RSI Based on ROC Trading Strategy

Author: ChaoZhang, Date: 2023-11-06 10:52:31



The RSI based on ROC trading strategy is a new type of trading strategy that combines the classic RSI indicator with the ROC indicator to form a new trading indicator - RSI/ROC. This strategy uses ROC to calculate RSI, which filters out some of the noise in prices and makes the RSI indicator more stable and reliable.

Strategy Logic

The core indicator of this strategy is RSI/ROC, which calculates the RSI value based on the ROC indicator. The ROC indicator can display the difference between the current price and the price x periods ago, in points or as a percentage. While the RSI indicator reflects the ratio of rising days to falling days over a period of time, used to judge overbought and oversold conditions.
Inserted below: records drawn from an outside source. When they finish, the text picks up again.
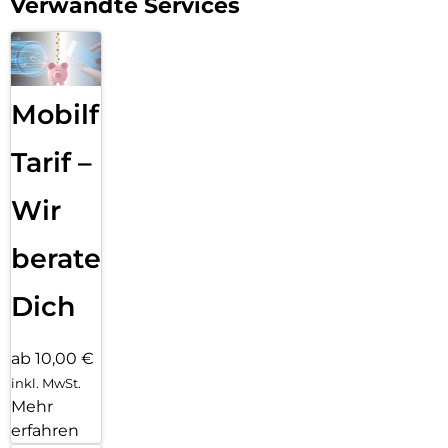
Verwandte Services
Mobilfunk
Tarif –
Wir
beraten
Dich
ab 10,00 €
inkl. MwSt.
Mehr
erfahren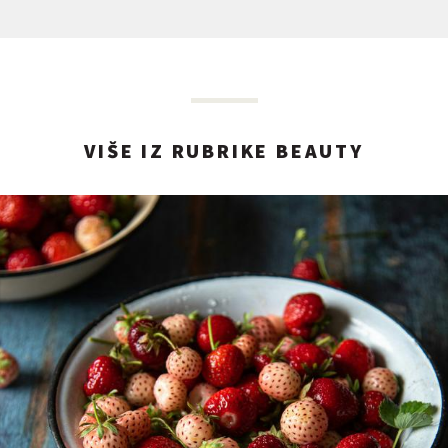
VIŠE IZ RUBRIKE BEAUTY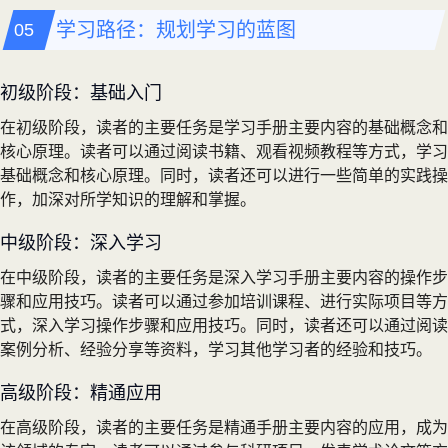
学习路径：规划学习的蓝图
初级阶段：基础入门
在初级阶段，读者的主要任务是学习手册主要内容的基础概念和
核心原理。读者可以通过阅读书籍、观看视频教程等方式，学习
基础概念和核心原理。同时，读者还可以进行一些简单的实践操
作，加深对所学知识的理解和掌握。
中级阶段：深入学习
在中级阶段，读者的主要任务是深入学习手册主要内容的操作步
骤和应用技巧。读者可以通过参加培训课程、进行实际项目等方
式，深入学习操作步骤和应用技巧。同时，读者还可以通过阅读
案例分析、经验分享等资料，学习其他学习者的经验和技巧。
高级阶段：精通应用
在高级阶段，读者的主要任务是精通手册主要内容的应用，成为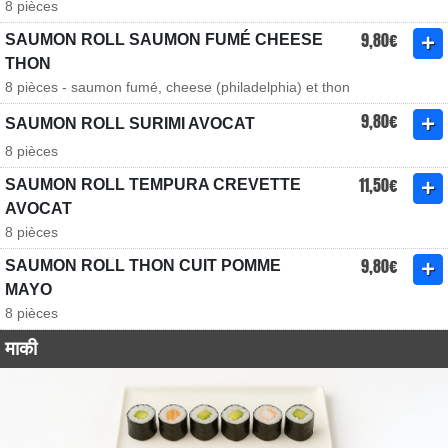
8 pièces
9,80€
SAUMON ROLL SAUMON FUMÉ CHEESE
THON
8 pièces - saumon fumé, cheese (philadelphia) et thon
9,80€
SAUMON ROLL SURIMI AVOCAT
8 pièces
11,50€
SAUMON ROLL TEMPURA CREVETTE
AVOCAT
8 pièces
9,80€
SAUMON ROLL THON CUIT POMME
MAYO
8 pièces
माकी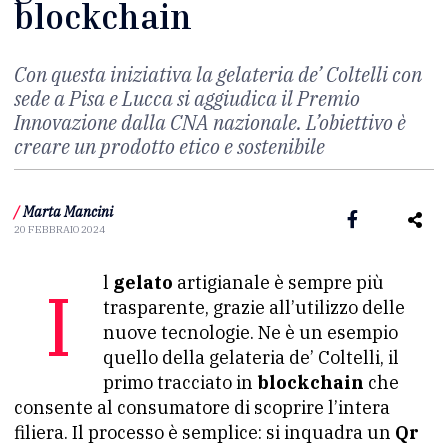
blockchain
Con questa iniziativa la gelateria de’ Coltelli con
sede a Pisa e Lucca si aggiudica il Premio
Innovazione dalla CNA nazionale. L’obiettivo è
creare un prodotto etico e sostenibile
/
Marta Mancini
20 FEBBRAIO 2024
Il
gelato
artigianale è sempre più
trasparente, grazie all’utilizzo delle
nuove tecnologie. Ne è un esempio
quello della gelateria de’ Coltelli, il
primo tracciato in
blockchain
che
consente al consumatore di scoprire l’intera
filiera. Il processo è semplice: si inquadra un
Qr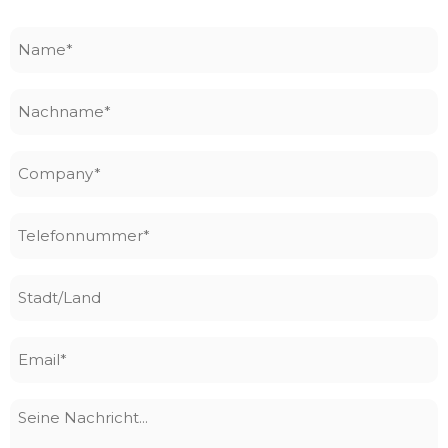
Name
*
Nachname
*
Company
*
Telefonnummer
*
Stadt/Land
Email
*
Seine
Nachricht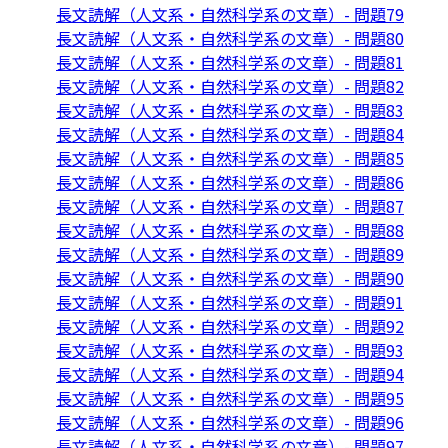
長文読解（人文系・自然科学系の文章）- 問題79
長文読解（人文系・自然科学系の文章）- 問題80
長文読解（人文系・自然科学系の文章）- 問題81
長文読解（人文系・自然科学系の文章）- 問題82
長文読解（人文系・自然科学系の文章）- 問題83
長文読解（人文系・自然科学系の文章）- 問題84
長文読解（人文系・自然科学系の文章）- 問題85
長文読解（人文系・自然科学系の文章）- 問題86
長文読解（人文系・自然科学系の文章）- 問題87
長文読解（人文系・自然科学系の文章）- 問題88
長文読解（人文系・自然科学系の文章）- 問題89
長文読解（人文系・自然科学系の文章）- 問題90
長文読解（人文系・自然科学系の文章）- 問題91
長文読解（人文系・自然科学系の文章）- 問題92
長文読解（人文系・自然科学系の文章）- 問題93
長文読解（人文系・自然科学系の文章）- 問題94
長文読解（人文系・自然科学系の文章）- 問題95
長文読解（人文系・自然科学系の文章）- 問題96
長文読解（人文系・自然科学系の文章）- 問題97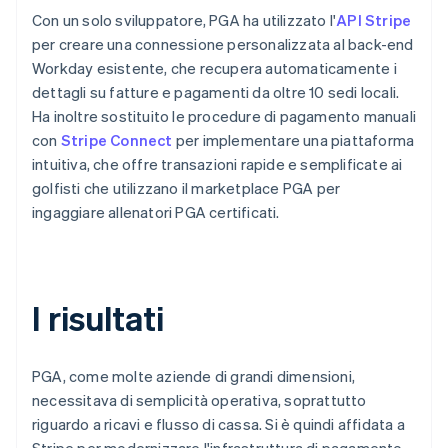
Con un solo sviluppatore, PGA ha utilizzato l'
API Stripe
per creare una connessione personalizzata al back-end
Workday esistente, che recupera automaticamente i
dettagli su fatture e pagamenti da oltre 10 sedi locali.
Ha inoltre sostituito le procedure di pagamento manuali
con
Stripe Connect
per implementare una piattaforma
intuitiva, che offre transazioni rapide e semplificate ai
golfisti che utilizzano il marketplace PGA per
ingaggiare allenatori PGA certificati.
I risultati
PGA, come molte aziende di grandi dimensioni,
necessitava di semplicità operativa, soprattutto
riguardo a ricavi e flusso di cassa. Si è quindi affidata a
Stripe per modernizzare l'infrastruttura di pagamento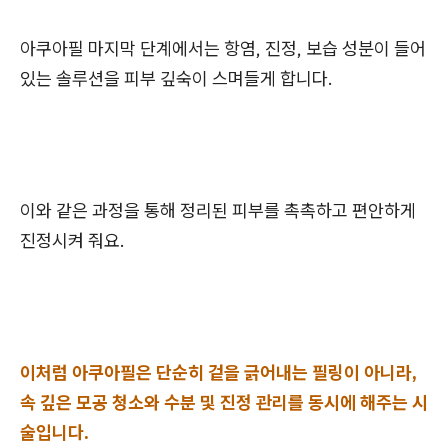
아쿠아필 마지막 단계에서는 항염, 진정, 보습 성분이 들어
있는 솔루션을 피부 깊숙이 스며들게 합니다.
이와 같은 과정을 통해 정리된 피부를 촉촉하고 편안하게
진정시켜 줘요.
이처럼 아쿠아필은 단순히 겉을 긁어내는 필링이 아니라,
속 깊은 모공 청소와 수분 및 진정 관리를 동시에 해주는 시
술입니다.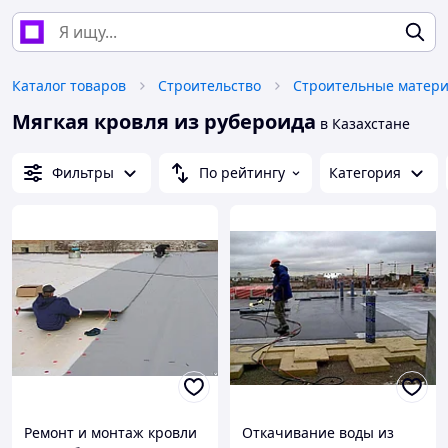
Каталог товаров
Строительство
Строительные матер
Мягкая кровля из рубероида
в Казахстане
Фильтры
По рейтингу
Категория
Ремонт и монтаж кровли
Откачивание воды из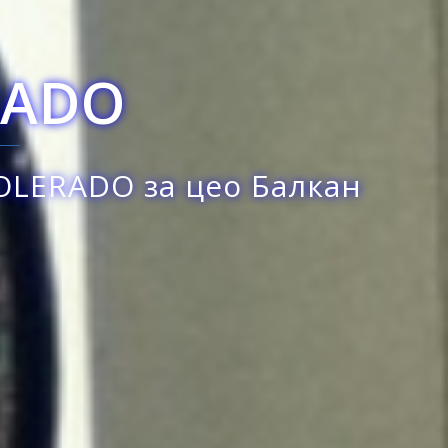
 цео Балкан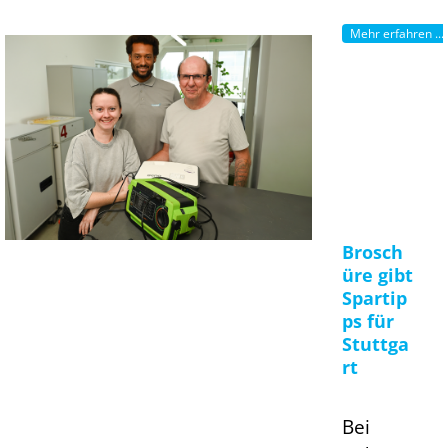
Mehr erfahren ...
Brosch
üre gibt
Spartip
ps für
Stuttga
rt
Bei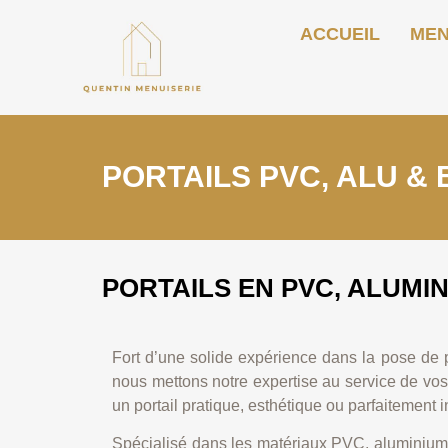
ACCUEIL
MEN
PORTAILS PVC, ALU & 
PORTAILS EN PVC, ALUMIN
Fort d’une solide expérience dans la pose de p
nous mettons notre expertise au service de vos
un portail pratique, esthétique ou parfaitement 
Spécialisé dans les matériaux PVC, aluminium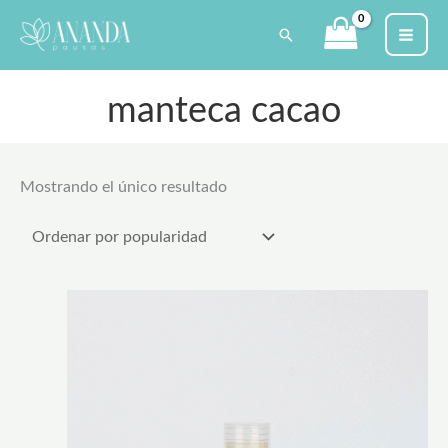
Ir
Buscar
al
contenido
manteca cacao
Mostrando el único resultado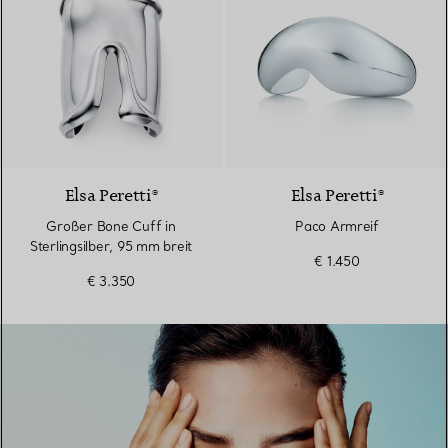
Elsa Peretti®
Elsa Peretti®
Großer Bone Cuff in
Paco Armreif
Sterlingsilber, 95 mm breit
€ 1.450
€ 3.350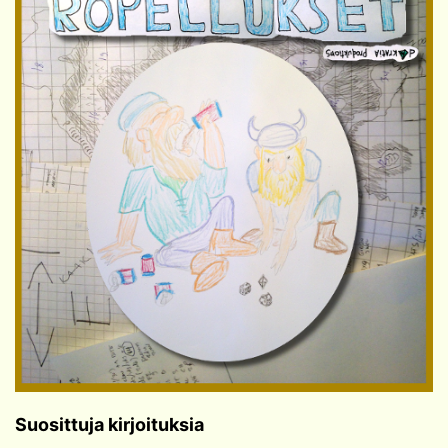
Suosittuja kirjoituksia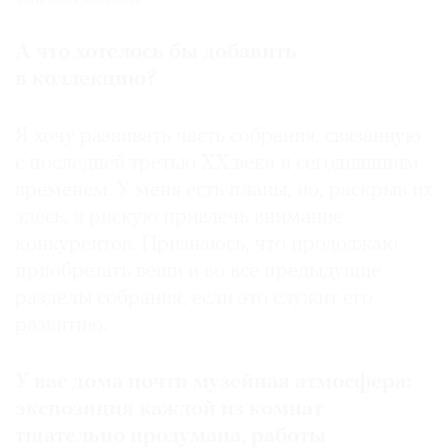
Фото: Ольга Ахметьева
А что хотелось бы добавить
в коллекцию?
Я хочу развивать часть собрания, связанную
с последней третью XX века и сегодняшним
временем. У меня есть планы, но, раскрыв их
здесь, я рискую привлечь внимание
конкурентов. Признаюсь, что продолжаю
приобретать вещи и во все предыдущие
разделы собрания, если это служит его
развитию.
У вас дома почти музейная атмосфера:
экспозиция каждой из комнат
тщательно продумана, работы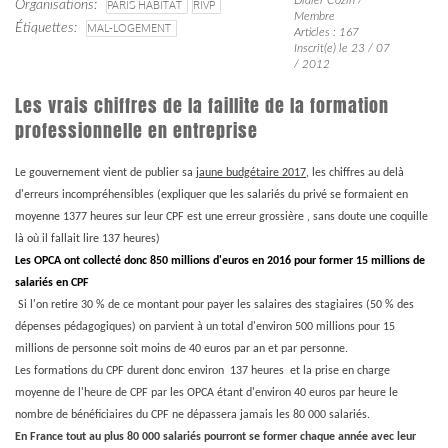
Organisations
PARIS HABITAT
RIVP
Membre
Étiquettes
MAL-LOGEMENT
Articles : 167
Inscrit(e) le 23 / 07
/ 2012
Les vrais chiffres de la faillite de la formation
professionnelle en entreprise
Le gouvernement vient de publier sa
jaune budgétaire 2017
, les chiffres au delà
d'erreurs incompréhensibles (expliquer que les salariés du privé se formaient en
moyenne 1377 heures sur leur CPF est une erreur grossière , sans doute une coquille
là où il fallait lire 137 heures)
Les OPCA ont collecté donc 850 millions d'euros en 2016 pour former 15 millions de
salariés en CPF
Si l'on retire 30 % de ce montant pour payer les salaires des stagiaires (50 % des
dépenses pédagogiques) on parvient à un total d'environ 500 millions pour 15
millions de personne soit moins de 40 euros par an et par personne.
Les formations du CPF durent donc environ 137 heures et la prise en charge
moyenne de l'heure de CPF par les OPCA étant d'environ 40 euros par heure le
nombre de bénéficiaires du CPF ne dépassera jamais les 80 000 salariés.
En France tout au plus 80 000 salariés pourront se former chaque année avec leur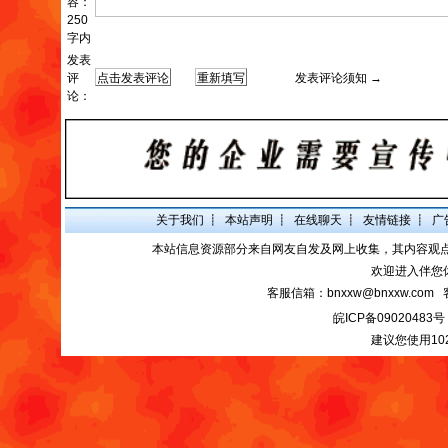
容：
250
字内
发表
评
发表评论须知 →
论：
关于我们
┋
本站声明
┋
在线聊天
┋
友情链接
┋
广
本站信息资源部分来自网友自发及网上收集，其内容观
欢迎进入伴您
客服信箱：bnxxw@bnxxw.com 
皖ICP备09020483号
建议您使用10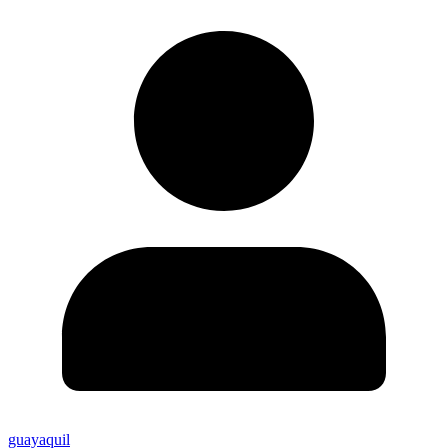
guayaquil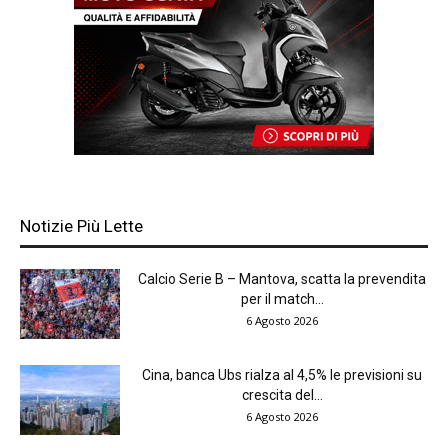
Notizie Più Lette
Calcio Serie B – Mantova, scatta la prevendita
per il match...
6 Agosto 2026
Cina, banca Ubs rialza al 4,5% le previsioni su
crescita del...
6 Agosto 2026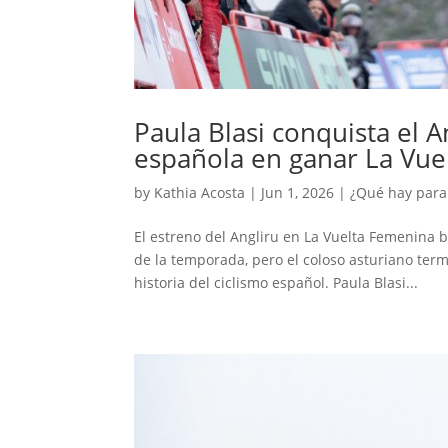
Paula Blasi conquista el 
española en ganar La Vue
by
Kathia Acosta
|
Jun 1, 2026
|
¿Qué hay para
El estreno del Angliru en La Vuelta Femenina 
de la temporada, pero el coloso asturiano te
historia del ciclismo español. Paula Blasi...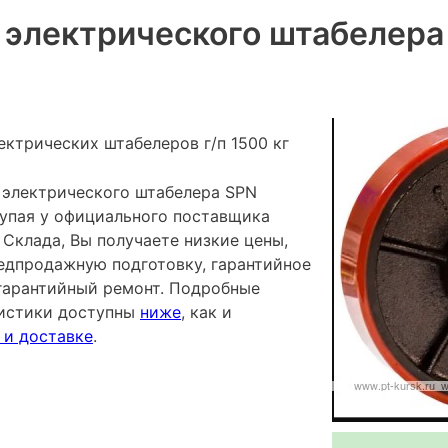
 электрического штабелера
ектрических штабелеров г/п 1500 кг
 электрического штабелера SPN
купая у официального поставщика
Склада, Вы получаете низкие цены,
редпродажную подготовку, гарантийное
гарантийный ремонт. Подробные
ристики доступны
ниже
, как и
 и доставке
.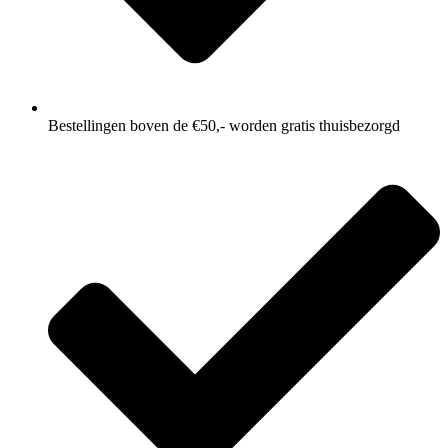
Bestellingen boven de €50,- worden gratis thuisbezorgd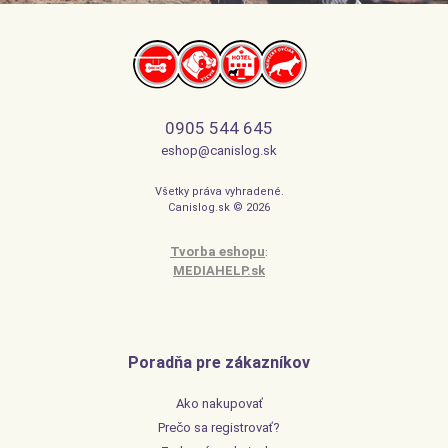
0905 544 645
eshop@canislog.sk
Všetky práva vyhradené.
Canislog.sk © 2026
Tvorba eshopu
:
MEDIAHELP.sk
Poradňa pre zákazníkov
Ako nakupovať
Prečo sa registrovať?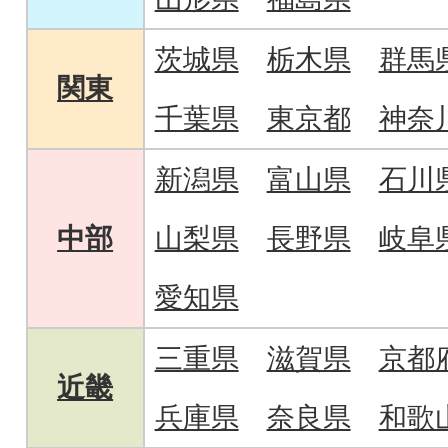
茨城県
栃木県
群馬
関東
千葉県
東京都
神奈
新潟県
富山県
石川
中部
山梨県
長野県
岐阜
愛知県
三重県
滋賀県
京都
近畿
兵庫県
奈良県
和歌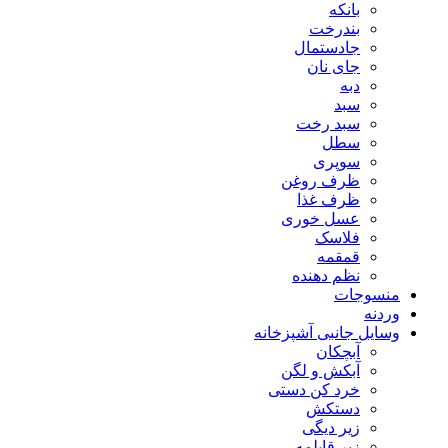
بانکه
بندرخت
جادستمال
جای نان
دبه
سبد
سبد رخت
سطل
سوپری
ظرف روغن
ظرف غذا
عسل خوری
فلاسک
قمقمه
نظم دهنده
منسوجات
وردنه
وسایل جانبی آشپزخانه
آبچکان
آبکش و لگن
خرد کن دستی
دستکش
زیر دیگی
زیر قابلمه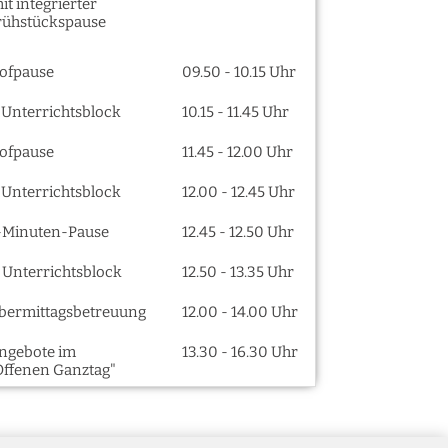
it integrierter
rühstückspause
ofpause
09.50 - 10.15 Uhr
. Unterrichtsblock
10.15 - 11.45 Uhr
ofpause
11.45 - 12.00 Uhr
. Unterrichtsblock
12.00 - 12.45 Uhr
-Minuten-Pause
12.45 - 12.50 Uhr
. Unterrichtsblock
12.50 - 13.35 Uhr
bermittagsbetreuung
12.00 - 14.00 Uhr
ngebote im
13.30 - 16.30 Uhr
Offenen Ganztag"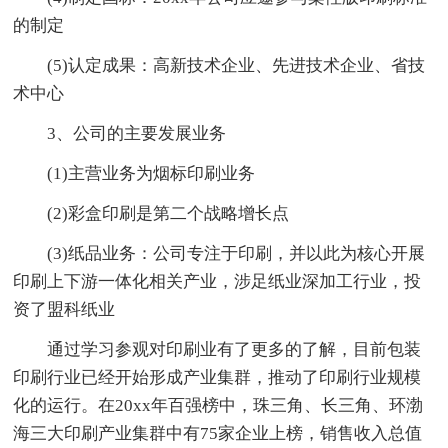
的制定
(5)认定成果：高新技术企业、先进技术企业、省技
术中心
3、公司的主要发展业务
(1)主营业务为烟标印刷业务
(2)彩盒印刷是第二个战略增长点
(3)纸品业务：公司专注于印刷，并以此为核心开展
印刷上下游一体化相关产业，涉足纸业深加工行业，投
资了盟科纸业
通过学习参观对印刷业有了更多的了解，目前包装
印刷行业已经开始形成产业集群，推动了印刷行业规模
化的运行。在20xx年百强榜中，珠三角、长三角、环渤
海三大印刷产业集群中有75家企业上榜，销售收入总值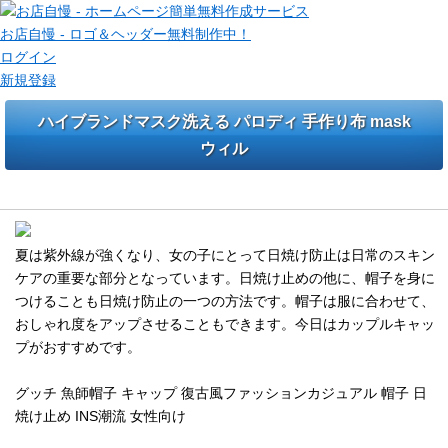
お店自慢 - ロゴ＆ヘッダー無料制作中！
ログイン
新規登録
ハイブランドマスク洗える パロディ 手作り布 mask
ウィル
グッチブランドハットとシャネルカチューシャやバッグ販売中
夏は紫外線が強くなり、女の子にとって日焼け防止は日常のスキン
ケアの重要な部分となっています。日焼け止めの他に、帽子を身に
つけることも日焼け防止の一つの方法です。帽子は服に合わせて、
おしゃれ度をアップさせることもできます。今日はカップルキャッ
プがおすすめです。
グッチ 魚師帽子 キャップ 復古風ファッションカジュアル 帽子 日
焼け止め INS潮流 女性向け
The RSI/ROC indicator combines the two, first calculating the speed of price changes through ROC, and then calculating RSI based on the ROC results, which can better reflect the intrinsic trend of price rises and falls. When RSI/ROC is below 30 it is in oversold territory, and above 70 is in overbought territory, at which point reverse operations can be performed.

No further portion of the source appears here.